Capotreno licenziato: “Misura assurda e oltraggiosa”. E’ arrivata anche sui banchi del Consiglio regionale la vicenda che accaduta a settembre sulla linea Cremona-Brescia e che ha portato al licenziamento di un capotreno in seguito a un violento diverbio con un passeggero senza biglietto che lo aveva poi rapinato.

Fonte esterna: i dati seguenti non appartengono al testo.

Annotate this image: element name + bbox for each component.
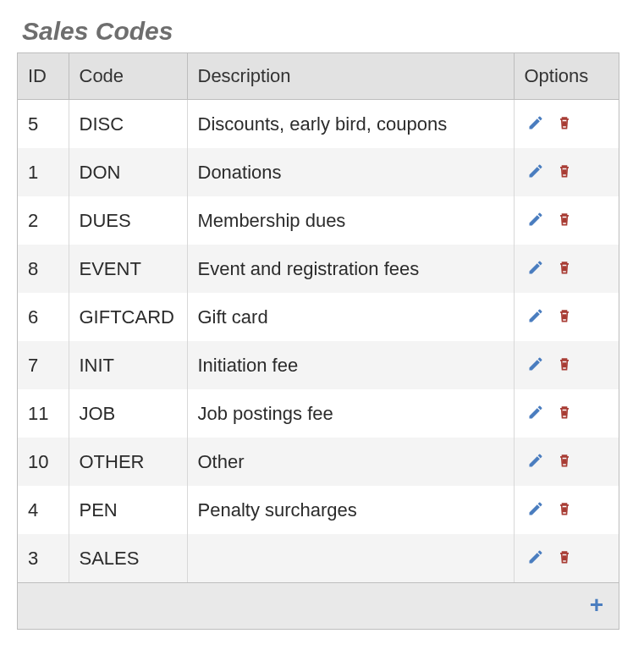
edit-button[interactable] bbox=[525, 305, 547, 327]
pencil-icon bbox=[527, 162, 544, 179]
col-header-options: Options bbox=[514, 53, 619, 100]
cell-code: EVENT bbox=[69, 245, 187, 293]
edit-button[interactable] bbox=[525, 449, 547, 471]
pencil-icon bbox=[527, 355, 544, 372]
cell-code: GIFTCARD bbox=[69, 293, 187, 341]
table-row: 6GIFTCARDGift card bbox=[18, 293, 619, 341]
table-row: 3SALES bbox=[18, 534, 619, 582]
pencil-icon bbox=[527, 259, 544, 276]
cell-description: Event and registration fees bbox=[187, 245, 514, 293]
cell-code: DON bbox=[69, 148, 187, 196]
table-row: 2DUESMembership dues bbox=[18, 196, 619, 245]
edit-button[interactable] bbox=[525, 256, 547, 278]
cell-description: Membership dues bbox=[187, 196, 514, 245]
cell-options bbox=[514, 438, 619, 486]
delete-button[interactable] bbox=[553, 208, 575, 230]
cell-options bbox=[514, 293, 619, 341]
trash-icon bbox=[556, 548, 573, 565]
cell-description bbox=[187, 534, 514, 582]
cell-description: Gift card bbox=[187, 293, 514, 341]
col-header-description[interactable]: Description bbox=[187, 53, 514, 100]
cell-description: Donations bbox=[187, 148, 514, 196]
cell-options bbox=[514, 100, 619, 149]
pencil-icon bbox=[527, 114, 544, 131]
trash-icon bbox=[556, 355, 573, 372]
table-row: 4PENPenalty surcharges bbox=[18, 486, 619, 534]
cell-code: DUES bbox=[69, 196, 187, 245]
delete-button[interactable] bbox=[553, 401, 575, 423]
edit-button[interactable] bbox=[525, 160, 547, 182]
cell-id: 3 bbox=[18, 534, 69, 582]
cell-id: 1 bbox=[18, 148, 69, 196]
pencil-icon bbox=[527, 404, 544, 421]
cell-id: 7 bbox=[18, 341, 69, 389]
add-button[interactable]: + bbox=[590, 593, 603, 617]
edit-button[interactable] bbox=[525, 208, 547, 230]
cell-description: Other bbox=[187, 438, 514, 486]
col-header-code[interactable]: Code bbox=[69, 53, 187, 100]
pencil-icon bbox=[527, 500, 544, 517]
edit-button[interactable] bbox=[525, 546, 547, 568]
edit-button[interactable] bbox=[525, 401, 547, 423]
delete-button[interactable] bbox=[553, 160, 575, 182]
cell-id: 11 bbox=[18, 389, 69, 438]
cell-options bbox=[514, 389, 619, 438]
trash-icon bbox=[556, 114, 573, 131]
sales-codes-table: ID Code Description Options 5DISCDiscoun… bbox=[18, 53, 619, 582]
cell-description: Discounts, early bird, coupons bbox=[187, 100, 514, 149]
trash-icon bbox=[556, 500, 573, 517]
trash-icon bbox=[556, 162, 573, 179]
cell-code: OTHER bbox=[69, 438, 187, 486]
cell-options bbox=[514, 196, 619, 245]
table-header-row: ID Code Description Options bbox=[18, 53, 619, 100]
cell-id: 10 bbox=[18, 438, 69, 486]
edit-button[interactable] bbox=[525, 498, 547, 520]
trash-icon bbox=[556, 452, 573, 469]
cell-code: SALES bbox=[69, 534, 187, 582]
pencil-icon bbox=[527, 211, 544, 228]
plus-icon: + bbox=[590, 593, 603, 617]
cell-code: INIT bbox=[69, 341, 187, 389]
table-row: 8EVENTEvent and registration fees bbox=[18, 245, 619, 293]
trash-icon bbox=[556, 404, 573, 421]
cell-description: Job postings fee bbox=[187, 389, 514, 438]
cell-options bbox=[514, 341, 619, 389]
sales-codes-panel: ID Code Description Options 5DISCDiscoun… bbox=[17, 52, 619, 630]
table-row: 1DONDonations bbox=[18, 148, 619, 196]
cell-code: PEN bbox=[69, 486, 187, 534]
delete-button[interactable] bbox=[553, 112, 575, 134]
cell-id: 4 bbox=[18, 486, 69, 534]
delete-button[interactable] bbox=[553, 256, 575, 278]
cell-code: DISC bbox=[69, 100, 187, 149]
delete-button[interactable] bbox=[553, 449, 575, 471]
pencil-icon bbox=[527, 452, 544, 469]
table-row: 11JOBJob postings fee bbox=[18, 389, 619, 438]
delete-button[interactable] bbox=[553, 546, 575, 568]
cell-id: 6 bbox=[18, 293, 69, 341]
edit-button[interactable] bbox=[525, 112, 547, 134]
cell-options bbox=[514, 486, 619, 534]
cell-options bbox=[514, 148, 619, 196]
col-header-id[interactable]: ID bbox=[18, 53, 69, 100]
cell-description: Initiation fee bbox=[187, 341, 514, 389]
edit-button[interactable] bbox=[525, 353, 547, 375]
delete-button[interactable] bbox=[553, 305, 575, 327]
table-row: 10OTHEROther bbox=[18, 438, 619, 486]
delete-button[interactable] bbox=[553, 498, 575, 520]
trash-icon bbox=[556, 259, 573, 276]
trash-icon bbox=[556, 211, 573, 228]
trash-icon bbox=[556, 307, 573, 324]
cell-id: 5 bbox=[18, 100, 69, 149]
cell-id: 8 bbox=[18, 245, 69, 293]
table-row: 5DISCDiscounts, early bird, coupons bbox=[18, 100, 619, 149]
cell-code: JOB bbox=[69, 389, 187, 438]
pencil-icon bbox=[527, 548, 544, 565]
cell-options bbox=[514, 534, 619, 582]
table-footer: + bbox=[18, 582, 619, 629]
pencil-icon bbox=[527, 307, 544, 324]
cell-description: Penalty surcharges bbox=[187, 486, 514, 534]
page-title: Sales Codes bbox=[22, 17, 627, 46]
delete-button[interactable] bbox=[553, 353, 575, 375]
cell-id: 2 bbox=[18, 196, 69, 245]
table-row: 7INITInitiation fee bbox=[18, 341, 619, 389]
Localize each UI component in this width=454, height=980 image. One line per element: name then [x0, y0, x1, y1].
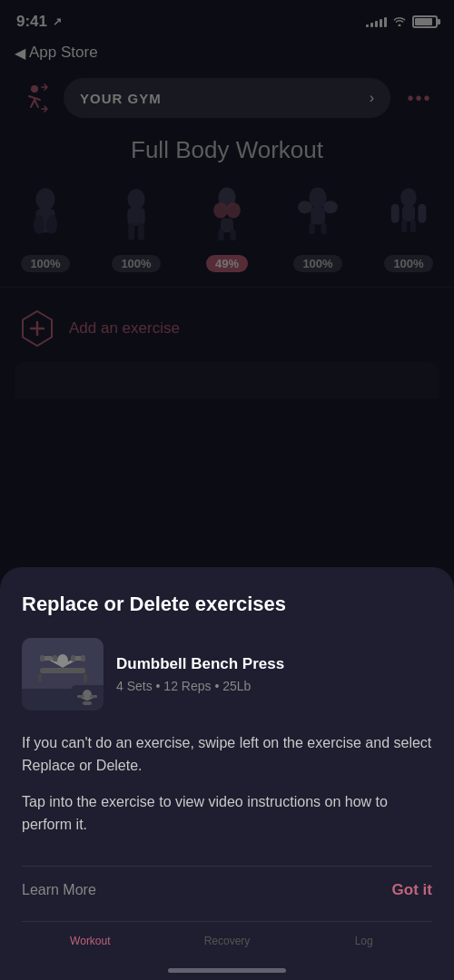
svg-rect-49 [83, 701, 92, 705]
got-it-button[interactable]: Got it [392, 881, 432, 899]
svg-rect-47 [77, 695, 84, 698]
exercise-info: Dumbbell Bench Press 4 Sets • 12 Reps • … [116, 655, 284, 693]
svg-rect-33 [38, 673, 42, 682]
svg-rect-43 [81, 655, 85, 662]
tab-workout-label: Workout [70, 935, 110, 947]
tab-recovery-label: Recovery [204, 935, 251, 947]
exercise-name: Dumbbell Bench Press [116, 655, 284, 673]
exercise-card: Dumbbell Bench Press 4 Sets • 12 Reps • … [22, 638, 432, 710]
svg-rect-41 [53, 655, 57, 662]
learn-more-button[interactable]: Learn More [22, 882, 96, 898]
exercise-thumbnail [22, 638, 104, 710]
tab-recovery[interactable]: Recovery [159, 935, 296, 947]
exercise-meta: 4 Sets • 12 Reps • 25Lb [116, 679, 284, 693]
svg-rect-48 [90, 695, 97, 698]
tab-workout[interactable]: Workout [22, 935, 159, 947]
svg-rect-42 [71, 655, 75, 662]
sheet-description: If you can't do an exercise, swipe left … [22, 732, 432, 837]
exercise-thumb-small [71, 685, 104, 710]
bottom-sheet: Replace or Delete exercises [0, 567, 454, 980]
svg-rect-34 [84, 673, 87, 682]
sheet-actions: Learn More Got it [22, 866, 432, 921]
svg-rect-32 [40, 668, 85, 673]
tab-log-label: Log [355, 935, 373, 947]
tab-log[interactable]: Log [295, 935, 432, 947]
home-indicator [168, 968, 286, 973]
svg-rect-40 [40, 655, 44, 662]
exercise-thumb-main [22, 638, 104, 689]
sheet-title: Replace or Delete exercises [22, 593, 432, 616]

Capotreno licenziato, interrogazione in Regione

Il provvedimento di licenziamento, confermato lo scorso dicembre, aveva riscosso l’indignazione di molti. Una decisione esagerata, secondo molti, che Trenord avrebbe dovuto rivedere. A sostenerlo anche Fratelli d’Italia che ha presentato un’interrogazione firmata in primis da Riccardo De Corato che ha chiesto a Regione di intrevenire presso Trenord a tutela del capotreno licenziato dall’azienda a seguito di un violento diverbio con un passeggero sprovvisto di biglietto.

Una misura assurda e oltraggiosa

Il licenziamento è stata “una misura assurda e oltraggiosa”, si legge nell’interrogazione, dal momento che il capotreno ha dovuto ricorrere alle cure dei medici del pronto soccorso che lo hanno dimesso con una prognosi di sei giorni. Il Sottosegretario Alessandro Fermi ha risposto che Trenord agisce in totale autonomia per quanto riguarda i rapporti con il personale. Regione Lombardia cercherà comunque di approfondire la vicenda tramite i suoi rappresentanti nell’azienda per verificare le possibilità di intervenire.